Dianhydrogalactitol induces replication-dependent DNA damage in tumor cells preferentially resolved by homologous recombination.

1,2:5,6-Dianhydrogalactitol (DAG) is a bifunctional DNA-targeting agent causing N-guanine alkylation and inter-strand DNA crosslinks currently in clinical trial for treatment of glioblastoma. While preclinical studies and clinical trials have demonstrated antitumor activity of DAG in a variety of malignancies, understanding the molecular mechanisms underlying DAG-induced cytotoxicity is essential for proper clinical qualification.

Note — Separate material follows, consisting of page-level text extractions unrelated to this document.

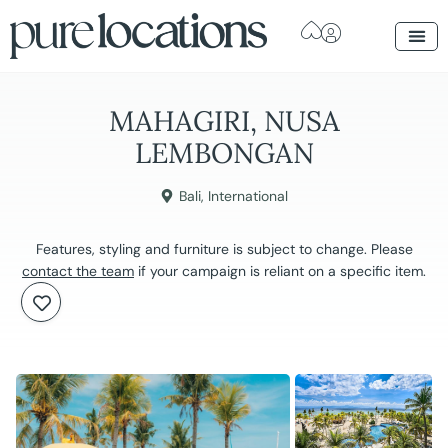
MAHAGIRI, NUSA
LEMBONGAN
Bali
,
International
Features, styling and furniture is subject to change. Please
contact the team
if your campaign is reliant on a specific item.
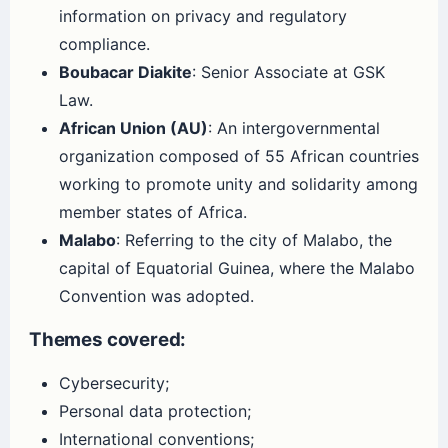
information on privacy and regulatory
compliance.
Boubacar Diakite
: Senior Associate at GSK
Law.
African Union (AU)
: An intergovernmental
organization composed of 55 African countries
working to promote unity and solidarity among
member states of Africa.
Malabo
: Referring to the city of Malabo, the
capital of Equatorial Guinea, where the Malabo
Convention was adopted.
Themes covered:
Cybersecurity;
Personal data protection;
International conventions;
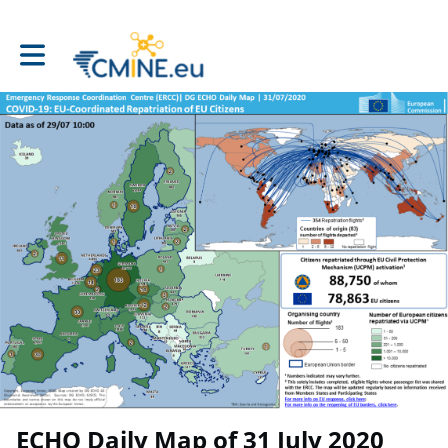
Toggle main navigation
ECHO Daily Map of 31 July 2020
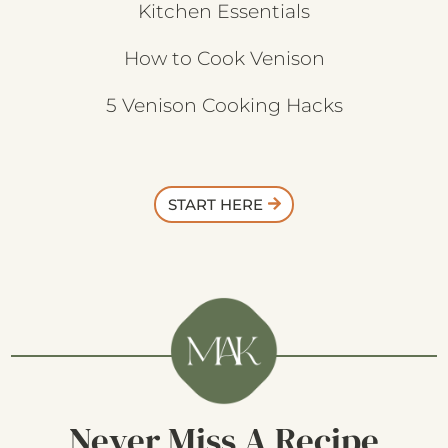
Kitchen Essentials
How to Cook Venison
5 Venison Cooking Hacks
START HERE
Never Miss A Recipe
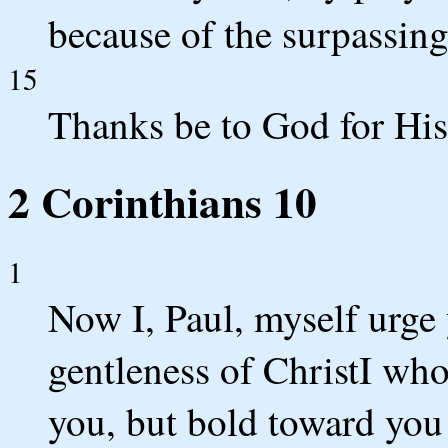
because of the surpassing
15
Thanks be to God for His 
2 Corinthians 10
1
Now I, Paul, myself urge
gentleness of ChristI wh
you, but bold toward you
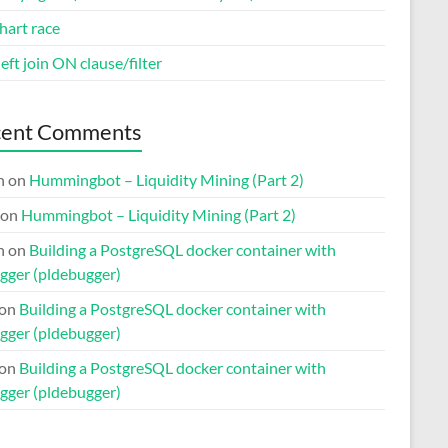
hart race
eft join ON clause/filter
cent Comments
n
on
Hummingbot – Liquidity Mining (Part 2)
on
Hummingbot – Liquidity Mining (Part 2)
n
on
Building a PostgreSQL docker container with
gger (pldebugger)
on
Building a PostgreSQL docker container with
gger (pldebugger)
on
Building a PostgreSQL docker container with
gger (pldebugger)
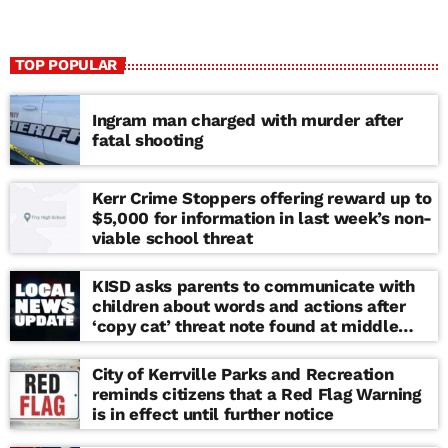
TOP POPULAR
Ingram man charged with murder after
fatal shooting
Kerr Crime Stoppers offering reward up to
$5,000 for information in last week’s non-
viable school threat
KISD asks parents to communicate with
children about words and actions after
‘copy cat’ threat note found at middle
school
City of Kerrville Parks and Recreation
reminds citizens that a Red Flag Warning
is in effect until further notice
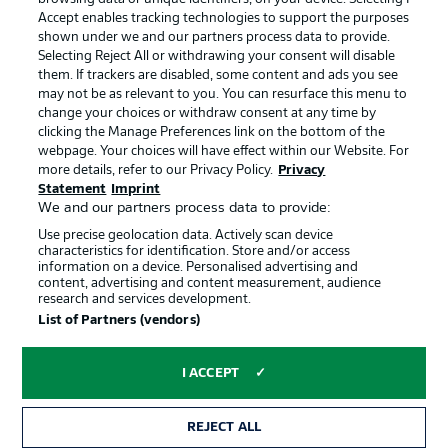
Accept enables tracking technologies to support the purposes
Manage Preferences
Privacy Statement
shown under we and our partners process data to provide.
Terms of Use
Jobs
Selecting Reject All or withdrawing your consent will disable
them. If trackers are disabled, some content and ads you see
Imprint
Contact
may not be as relevant to you. You can resurface this menu to
change your choices or withdraw consent at any time by
Partner
Player
clicking the Manage Preferences link on the bottom of the
webpage. Your choices will have effect within our Website. For
more details, refer to our Privacy Policy.
Privacy
Statement
Imprint
We and our partners process data to provide:
Use precise geolocation data. Actively scan device
characteristics for identification. Store and/or access
information on a device. Personalised advertising and
content, advertising and content measurement, audience
research and services development.
© 2026 Bundesliga-Gruppe GmbH
List of Partners (vendors)
Choose language
I ACCEPT
English
REJECT ALL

Using non-small cell lung cancer (NSCLC) as a model system, we show that DAG-induced cytotoxicity materializes when cells enter S phase with unrepaired N-guanine DNA crosslinks. In S phase, DAG-mediated DNA crosslink lesions translated into replication-dependent DNA double-strand breaks (DSBs) that subsequently triggered irreversible cell cycle arrest and loss of viability. DAG-treated NSCLC cells attempt to repair the DSBs by homologous recombination (HR) and inhibition of the HR repair pathway sensitized NSCLC cells to DAG-induced DNA damage. Accordingly, our work describes a molecular mechanism behind N-guanine crosslink-induced cytotoxicity in cancer cells and provides a rationale for using DAG analogs to treat HR-deficient tumors.